Ici, c'est le mécanisme du financement de l'assurance-invalidité que le projet veut revoir. Le simple fait qu'avec le système actuel la contribution de la Confédération augmente lorsque les dépenses de l'AI croissent, sans qu'on puisse agir directement sur les structures, n'est pas tenable. De même, il est tout aussi absurde et démotivant que chaque franc économisé par l'AI pour améliorer ses propres finances ne lui bénéficie pas intégralement. Il est donc normal de vouloir réviser ce mécanisme pervers.

Il faut être conscient que si l'on conservait tel quel le même système, ce n'est pas 1,1 milliard de francs de déficit structurel qu'il faudrait combler, mais bien 1,7 milliard de francs qu'il faudrait trouver. Le nouveau mécanisme de financement, même - et c'est vrai - s'il transfère à l'AI le risque d'une baisse des recettes lorsque la conjoncture se détériore et celui d'une augmentation des dépenses si le nombre de nouvelles rentes augmente, va apporter malgré tout un plus incontestable à l'AI. En effet, chaque franc économisé va bénéficier pleinement à l'assurance. La Confédération va par conséquent perdre pour son budget le bénéfice des efforts consentis jusqu'ici par l'AI. En fait, cela revient donc quelque part à ce que la Confédération concède une prestation à l'AI, sous forme de contribution supplémentaire.

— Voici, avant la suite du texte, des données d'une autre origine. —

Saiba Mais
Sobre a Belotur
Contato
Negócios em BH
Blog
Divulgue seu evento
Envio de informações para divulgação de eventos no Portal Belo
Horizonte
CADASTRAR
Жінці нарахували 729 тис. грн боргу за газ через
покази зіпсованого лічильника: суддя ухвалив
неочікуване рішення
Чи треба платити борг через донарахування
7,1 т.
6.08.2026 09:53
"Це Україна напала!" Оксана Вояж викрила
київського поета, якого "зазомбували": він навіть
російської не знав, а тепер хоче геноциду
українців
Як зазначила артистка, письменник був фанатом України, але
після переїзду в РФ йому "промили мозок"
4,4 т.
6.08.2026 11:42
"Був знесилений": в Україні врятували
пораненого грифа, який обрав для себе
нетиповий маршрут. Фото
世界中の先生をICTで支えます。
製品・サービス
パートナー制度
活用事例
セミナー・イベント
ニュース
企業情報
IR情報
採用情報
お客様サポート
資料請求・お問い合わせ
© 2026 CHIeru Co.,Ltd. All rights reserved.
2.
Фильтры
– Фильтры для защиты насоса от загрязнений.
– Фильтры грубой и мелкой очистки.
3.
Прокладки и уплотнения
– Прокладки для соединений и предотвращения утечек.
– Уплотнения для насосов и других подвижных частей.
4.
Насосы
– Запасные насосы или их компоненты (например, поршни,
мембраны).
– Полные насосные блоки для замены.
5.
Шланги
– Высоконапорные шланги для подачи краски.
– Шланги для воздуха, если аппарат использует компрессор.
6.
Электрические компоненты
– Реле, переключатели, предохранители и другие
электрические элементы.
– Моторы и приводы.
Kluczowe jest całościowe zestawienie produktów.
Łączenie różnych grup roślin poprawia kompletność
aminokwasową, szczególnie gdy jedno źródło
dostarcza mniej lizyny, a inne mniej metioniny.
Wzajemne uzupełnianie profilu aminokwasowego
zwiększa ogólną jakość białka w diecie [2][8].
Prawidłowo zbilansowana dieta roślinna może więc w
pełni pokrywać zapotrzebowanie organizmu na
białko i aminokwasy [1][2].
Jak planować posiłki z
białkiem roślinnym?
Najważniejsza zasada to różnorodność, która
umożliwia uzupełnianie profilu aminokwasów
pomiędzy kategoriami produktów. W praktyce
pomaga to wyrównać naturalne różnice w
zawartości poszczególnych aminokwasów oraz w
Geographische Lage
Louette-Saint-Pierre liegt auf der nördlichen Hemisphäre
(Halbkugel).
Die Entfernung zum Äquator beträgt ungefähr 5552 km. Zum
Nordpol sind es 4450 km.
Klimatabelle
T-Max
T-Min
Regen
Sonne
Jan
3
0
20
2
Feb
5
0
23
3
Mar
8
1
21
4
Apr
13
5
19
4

Et je rends déjà attentifs ici celles et ceux qui critiquent le projet que cela constitue près de la moitié des mesures d'assainissement qui figurent dans ce premier paquet soumis à révision. Si cet aspect de la révision échoue, il faudra trouver de nouvelles mesures d'économies structurelles, certainement autrement plus dures, afin de combler la part de déficit annuel de l'assurance nécessaire pour l'assainir définitivement.

La minorité Rechsteiner Paul s'attaque ici au facteur d'escompte, qui doit corriger annuellement le taux de variation des recettes de la TVA. En effet, pour que la contribution de la Confédération reflète l'évolution de l'économie générale, il faut qu'elle s'adapte à l'évolution des recettes de la TVA. Et étant donné que la croissance des recettes de la TVA est légèrement plus rapide que celle des dépenses de l'assurance-invalidité liée à des facteurs exogènes, il faut une certaine correction.

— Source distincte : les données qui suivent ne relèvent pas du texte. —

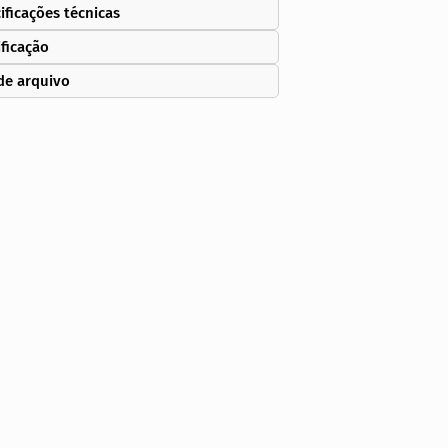
ificações técnicas
ificação
de arquivo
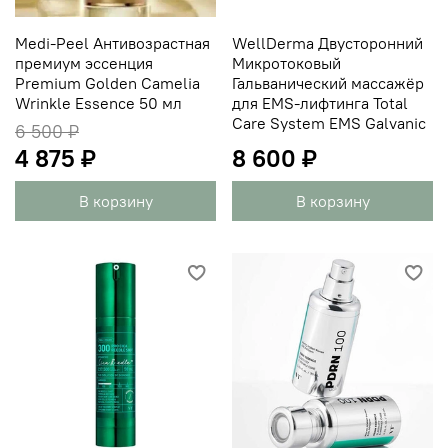
Medi-Peel Антивозрастная
WellDerma Двусторонний
премиум эссенция
Микротоковый
Premium Golden Camelia
Гальванический массажёр
Wrinkle Essence 50 мл
для EMS-лифтинга Total
Care System EMS Galvanic
6 500 ₽
4 875 ₽
8 600 ₽
В корзину
В корзину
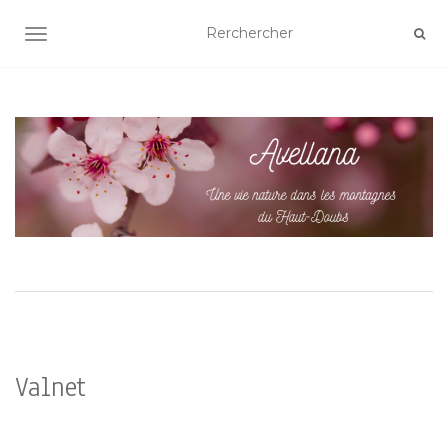
AFFICHER/MASQUER LA NAVIGATION
Valnet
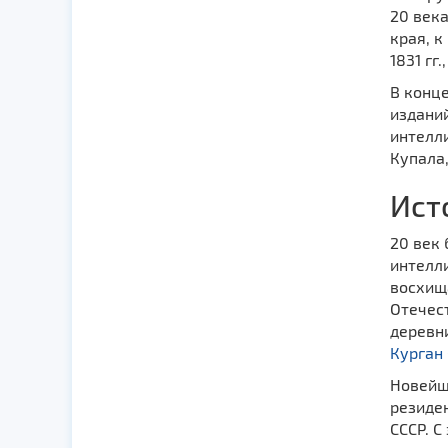
20 века
края, к
1831 гг
В конце
издани
интелл
Купала,
Ист
20 век
интелли
восхища
Отечес
деревн
Курган
Новейша
резиде
СССР. С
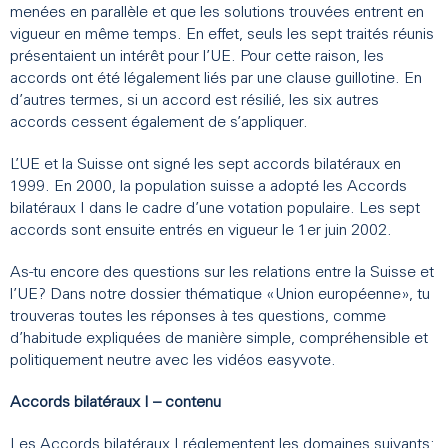
menées en parallèle et que les solutions trouvées entrent en
vigueur en même temps. En effet, seuls les sept traités réunis
présentaient un intérêt pour l’UE. Pour cette raison, les
accords ont été légalement liés par une clause guillotine. En
d’autres termes, si un accord est résilié, les six autres
accords cessent également de s’appliquer.
L’UE et la Suisse ont signé les sept accords bilatéraux en
1999. En 2000, la population suisse a adopté les Accords
bilatéraux I dans le cadre d’une votation populaire. Les sept
accords sont ensuite entrés en vigueur le 1er juin 2002.
As-tu encore des questions sur les relations entre la Suisse et
l’UE? Dans notre dossier thématique «Union européenne», tu
trouveras toutes les réponses à tes questions, comme
d’habitude expliquées de manière simple, compréhensible et
politiquement neutre avec les vidéos easyvote.
Accords bilatéraux I – contenu
Les Accords bilatéraux I réglementent les domaines suivants:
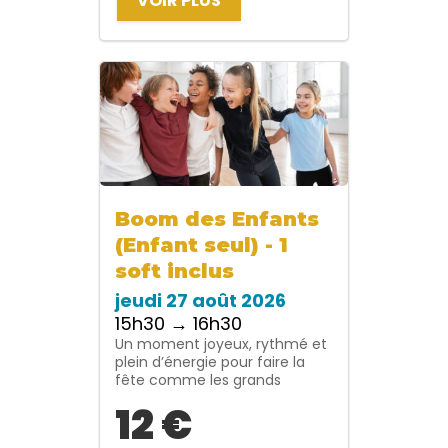
VOIR PLUS
Boom des Enfants
(Enfant seul) - 1
soft inclus
jeudi 27 août 2026
15h30 → 16h30
Un moment joyeux, rythmé et
plein d’énergie pour faire la
fête comme les grands
12 €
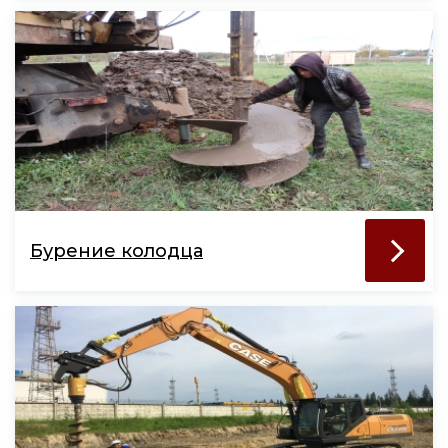
Бурение колодца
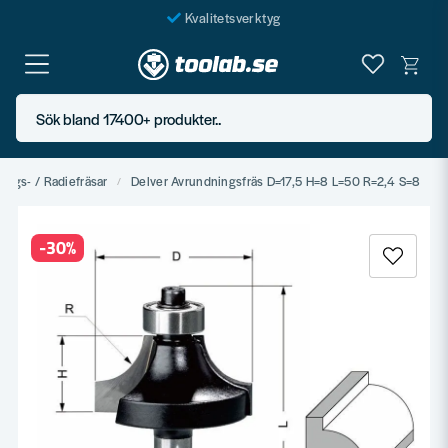
Kvalitetsverktyg
Fraktfritt över 999 SEK*
En järnhandel för alla
Sök bland 17400+ produkter..
Butik i Göteborg
ings- / Radiefräsar
Delver Avrundningsfräs D=17,5 H=8 L=50 R=2,4 S=8
-
30
%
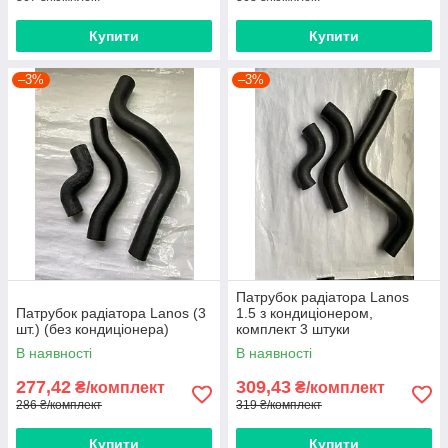
Купити
Купити
–3%
–3%
Патрубок радіатора Lanos
Патрубок радіатора Lanos (3
1.5 з кондиціонером,
шт.) (без кондиціонера)
комплект 3 штуки
В наявності
В наявності
277,42
309,43
₴/комплект
₴/комплект
286 ₴/комплект
319 ₴/комплект
Купити
Купити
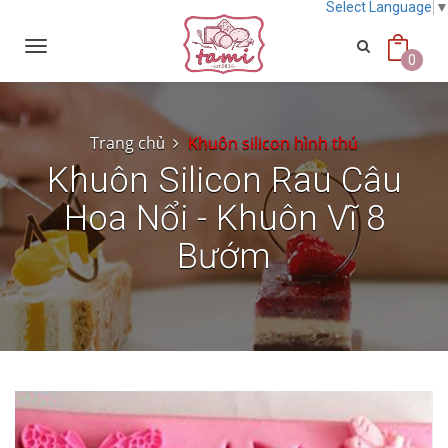
Select Language
Toggle
navigation
0
Trang chủ
Khuôn silicon hình thú
Khuôn Silicon Rau Câu
Hoa Nổi - Khuôn Vĩ 8
Bướm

C'est précisément ce facteur d'escompte qui tient compte du fait que le système des rentes ne suit pas l'évolution générale des salaires, mais bien celui de l'indice mixte, qui est la moyenne des indices des salaires et des prix. Cette mesure - ce facteur de correction - vise avant tout à prévenir des dépenses supplémentaires disproportionnées aux dépens de la Confédération. Naturellement, c'est un choix purement politique. Supprimer ce facteur correctif, cela revient à accepter de prendre le risque d'avoir des dépenses supplémentaires aux dépens de la Confédération.

Je vous invite ici à soutenir la majorité de la commission et à rejeter fermement cette proposition de minorité.